Provincial Minister of Balochistan for Agriculture and Cooperatives
- In office 30 August 2018 – 12 August 2023

Member of the Provincial Assembly of Balochistan
- In office 13 August 2018 – 12 August 2023
- Constituency: PB-21 (Killa Abdullah-I) Tehsil Jangal Bagh
- In office 29 May 2013 – 31 May 2018

Personal details
- Born: 14 August 1962 (age 64) Killa Abdullah District, Balochistan, Pakistan
- Party: ANP (2013-present)

= Zmarak Khan Achakzai =

Pakistani politician

Zmarak Khan Achakzai is a Pakistani politician who was the Provincial Minister of Balochistan for Agriculture and Cooperatives, in office from 30 August 2018 to 12 August 2023. He had been a member of the Provincial Assembly of Balochistan from August 2018 to August 2023 and from May 2013 to May 2018.

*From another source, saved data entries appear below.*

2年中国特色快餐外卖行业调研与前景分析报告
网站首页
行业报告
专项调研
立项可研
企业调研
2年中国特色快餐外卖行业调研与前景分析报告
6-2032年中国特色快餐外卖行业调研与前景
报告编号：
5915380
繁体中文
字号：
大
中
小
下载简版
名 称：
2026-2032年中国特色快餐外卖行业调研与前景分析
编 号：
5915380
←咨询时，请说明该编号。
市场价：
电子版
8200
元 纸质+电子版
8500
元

==Early life and education==

He was born on 14 August 1962 in Killa Abdullah District.

He has a degree in Bachelor of Engineering.

==Political career==

He was elected to the Provincial Assembly of Balochistan as a candidate of Awami National Party (ANP) from Constituency PB-12 Killa Abdullah-II in the 2013 Pakistani general election.

He was re-elected to the Provincial Assembly of Balochistan as a candidate of ANP from Constituency PB-21 (Killa Abdullah-I) in the 2018 Pakistani general election.

On 27 August 2018, he was inducted into the provincial Balochistan cabinet of Chief Minister Jam Kamal Khan. On 30 August, he was appointed as Provincial Minister of Balochistan for Agriculture and cooperatives.